Eustáquio apertou os dentes e enfiou o espinho na pata do Leão, de onde correu uma grande gota de sangue, mais vermelha do que se possa imaginar. E a gota correu e espalhou-se no riacho sobre o corpo do rei. E este começou a transformar-se: a barba branca ficou cinzenta, depois amarela, depois mais curta e desapareceu; as faces encovadas tomaram cores e formas; as rugas alisaram-se; os olhos abriram-se; olhos e lábios sorriram; de repente, o rei ergueu-se, ficando em pé perto deles. Era um homem muito jovem, talvez um rapaz. (Não se podia dizer com certeza, pois as pessoas não têm uma idade precisa no país de Aslam.) O rei passou os braços em torno do pescoço de Aslam, dando-lhe beijos viris de rei, respondidos com beijos agrestes de leão.
Por fim Caspian voltou-se para os outros, rindo-se com espantada alegria:
- Eustáquio! Eustáquio! Quer dizer que você conseguiu alcançar o fim do mundo! Que aconteceu com a minha espada que você quebrou na Serpente do Mar?
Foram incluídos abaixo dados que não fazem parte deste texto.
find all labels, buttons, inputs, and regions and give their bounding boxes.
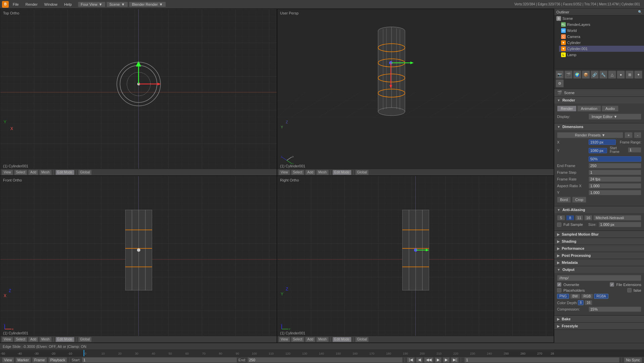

Eustáquio deu uns passos na direção dele, as duas mãos estendidas, recuando logo com uma expressão perturbada.
- Olhe aqui - gaguejou o menino. - Está tudo muito bem, mas... é você mesmo? Quero dizer...
- Não seja tolo - falou Caspian.
- Mas - prosseguiu Eustáquio, olhando para Aslam - ele afinal não... morreu?
- Morreu - respondeu o Leão tranquilamente, quase como se estivesse satisfeito (foi o que Jill achou). - Ele morreu. Isso acontece muito, como você deve saber. Até eu morri. Há muitos poucos que não morreram.
- Ah - disse Caspian -, estou entendendo: você está pensando que eu sou um fantasma ou outro absurdo qualquer. Mas pense melhor: eu seria um fantasma em Nárnia, pois de Nárnia não sou mais. Mas ninguém é fantasma em sua própria terra. No eu mundo eu seria um fantasma. Será? Já que estão aqui, talvez aquele mundo também não seja mais o de vocês.
Uma grande esperança alvoroçou o coração das crianças. Mas Aslam balançou a cabeça felpuda.
- Não, meus queridos. Quando me encontrarem aqui outra vez, então ficarão. Agora, não. Precisam voltar ao mundo de vocês por algum tempo.
C.S. Lewis, As Crônicas de Nárnia, A Cadeira de Prata, Cap. 16.